LITGOAUS vous a ensuite asséné son attaque éponyme. En boucle. Une frappe répétée d'une quinzaine de notes. Poursuivant une logique lui étant propre. Le but était défini : vous faire imploser. Vous perdre dans l'immensité chaotique du néant abyssal de votre esprit torturé, insignifiant et variablement cristallisé d’algorithmes inexacts. Par épisodes, l'attaque semblait observer un rythme. Comme un schéma, un glyphe sonore, qui devait se répéter pour que l'effet escompté se réalise. Le reste du temps le Chaos.
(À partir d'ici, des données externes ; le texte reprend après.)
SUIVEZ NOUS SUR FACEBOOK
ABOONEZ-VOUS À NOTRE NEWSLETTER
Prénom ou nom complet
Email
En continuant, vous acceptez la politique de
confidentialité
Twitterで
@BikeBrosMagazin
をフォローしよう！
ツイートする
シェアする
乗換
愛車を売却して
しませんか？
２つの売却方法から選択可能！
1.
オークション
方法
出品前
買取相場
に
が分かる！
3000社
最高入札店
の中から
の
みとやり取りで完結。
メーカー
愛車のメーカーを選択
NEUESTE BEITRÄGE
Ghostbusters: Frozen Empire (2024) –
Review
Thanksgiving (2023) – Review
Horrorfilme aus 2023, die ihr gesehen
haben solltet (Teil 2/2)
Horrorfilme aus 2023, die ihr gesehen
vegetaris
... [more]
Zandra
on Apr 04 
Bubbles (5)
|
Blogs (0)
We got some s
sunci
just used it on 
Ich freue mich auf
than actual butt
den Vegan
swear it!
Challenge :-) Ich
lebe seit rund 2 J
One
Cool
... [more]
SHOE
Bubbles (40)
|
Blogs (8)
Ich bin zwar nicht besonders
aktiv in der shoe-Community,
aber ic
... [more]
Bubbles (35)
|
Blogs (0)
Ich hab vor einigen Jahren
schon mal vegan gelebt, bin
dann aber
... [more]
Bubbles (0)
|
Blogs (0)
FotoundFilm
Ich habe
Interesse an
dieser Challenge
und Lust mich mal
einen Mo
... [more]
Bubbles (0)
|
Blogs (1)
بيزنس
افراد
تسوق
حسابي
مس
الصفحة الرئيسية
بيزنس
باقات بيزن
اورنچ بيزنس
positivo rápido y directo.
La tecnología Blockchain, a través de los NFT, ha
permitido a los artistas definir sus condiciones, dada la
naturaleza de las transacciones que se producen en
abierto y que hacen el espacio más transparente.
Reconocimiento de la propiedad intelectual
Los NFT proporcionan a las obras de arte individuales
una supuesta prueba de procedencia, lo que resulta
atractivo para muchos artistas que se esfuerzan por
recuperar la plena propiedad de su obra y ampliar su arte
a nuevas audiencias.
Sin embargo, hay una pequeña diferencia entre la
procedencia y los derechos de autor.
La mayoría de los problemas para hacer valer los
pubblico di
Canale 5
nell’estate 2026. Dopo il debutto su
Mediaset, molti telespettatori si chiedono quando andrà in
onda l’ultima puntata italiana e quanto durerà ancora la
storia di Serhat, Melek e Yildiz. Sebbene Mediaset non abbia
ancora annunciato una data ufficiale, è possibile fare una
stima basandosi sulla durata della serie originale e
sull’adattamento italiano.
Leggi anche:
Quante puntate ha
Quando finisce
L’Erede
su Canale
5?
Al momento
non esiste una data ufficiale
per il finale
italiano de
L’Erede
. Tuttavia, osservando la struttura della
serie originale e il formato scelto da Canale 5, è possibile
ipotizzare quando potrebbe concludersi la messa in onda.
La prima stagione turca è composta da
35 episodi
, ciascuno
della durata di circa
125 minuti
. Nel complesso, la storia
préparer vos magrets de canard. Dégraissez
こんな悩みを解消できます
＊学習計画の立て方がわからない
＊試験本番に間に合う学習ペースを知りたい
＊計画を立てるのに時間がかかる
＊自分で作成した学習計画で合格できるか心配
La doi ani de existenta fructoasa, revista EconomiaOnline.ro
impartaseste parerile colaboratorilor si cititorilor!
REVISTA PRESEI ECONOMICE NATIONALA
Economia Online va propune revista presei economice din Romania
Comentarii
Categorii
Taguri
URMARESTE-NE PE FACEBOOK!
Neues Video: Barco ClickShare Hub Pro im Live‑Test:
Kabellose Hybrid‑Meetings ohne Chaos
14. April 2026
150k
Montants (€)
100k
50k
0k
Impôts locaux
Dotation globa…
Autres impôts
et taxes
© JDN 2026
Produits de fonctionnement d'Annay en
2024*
Et la varicelle, le nouvel an, un château-fort, une arme, un massacre public à la CAF, un parasite résistant, un renard traversant la route, une chat bariolé de peinture, la nuit, les yeux du Diable et une partie d'échecs dont vous êtes joueur et pièce, noir et blanc. Rien n'a de sens et vous sentez qu'au milieu de ce magma aigu, une céphalée naît. Des fourmillements, des brûlures, des écrasements. Ceci pendant 58 minutes et 54 secondes. Les pires de votre vie. Un calvaire. Tout sauf ça. 


Historiquement seulement, LITGOAUS a du sens. Dylan Carlson, épuisé par des années de drone (le séminal Earth 2), par des années de drogues dures, par le meurtre de son ami, Kurt Cobain, dont il est accusé, par les soucis judiciaires ayant suivi, relâche ses démons. Sculpteur sonore, il libère ses idées noires, à l'occasion de ce soi-disant live. En résulte un n'importe quoi torturé, improvisé et chaotique qui purge Carlson une bonne fois pour toute. Apaisé, la suite de sa carrière (qui continue en cette année 2005 avec Hex), prendra un autre tournant, plus serein.